Movement 1: Pavana
Movement 2: Galiardo
In Nevell, the pavan and galliard are dedicated to ‘mr w. peter’. In 1591, his father, Byrd’s protector Sir John Petre, was still alive, but by the time Byrd published the works, William Petre had himself succeeded his father and become a baron, so the dedicatee is now referred to as Sir William Petre. The name is pronounced exactly like the christian name ‘Peter’. The Petre family house was (and still is) called Ingatestone Hall, a deliberate pun on the word ‘stone’ and the name ‘Petre’ (rock). Not surprisingly, Byrd’s second book of Gradualia motets, dedicated in 1607 to Lord John Petre, contains its most elaborate and sonorous music in the 6-voiced motets for the feast of Sts Peter and Paul, giving particular typographical emphasis to the words Tu es Petrus (‘Thou art Peter’) by printing them in bold typeface.
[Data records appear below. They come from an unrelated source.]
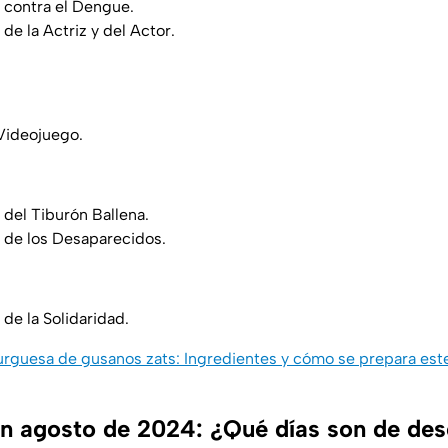
l contra el Dengue.
 de la Actriz y del Actor.
Videojuego.
 del Tiburón Ballena.
l de los Desaparecidos.
 de la Solidaridad.
guesa de gusanos zats: Ingredientes y cómo se prepara este 
n agosto de 2024: ¿Qué días son de de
The Dorian G minor pavan is a ‘16-bar’ work, running to 96 semibreves, and is ostensibly rather static harmonically, since all of its six sections begin on chords of G (and four of them end on G as well), but these anchor points in fact hold down one of Byrd’s most harmonically varied pavans. The 16 bars of the first strain pass through a wide variety of harmonies; while the first half of the phrase is strictly in G minor, the second half ranges through such chords as F major, A major, C major. The second strain firmly establishes a move to D major, indicating the sharp side of the home key, and the third strain firmly delineates the subdominant, the flat side, by establishing C minor before re-establishing the dominant and returning home to G minor. This work is forward-looking in its tonal outlook, reaching beyond the modal-based schemes found in many works to start defining tonality in a more modern manner. Thomas Tomkins included this pair of works on his first list of Lessons of worthe.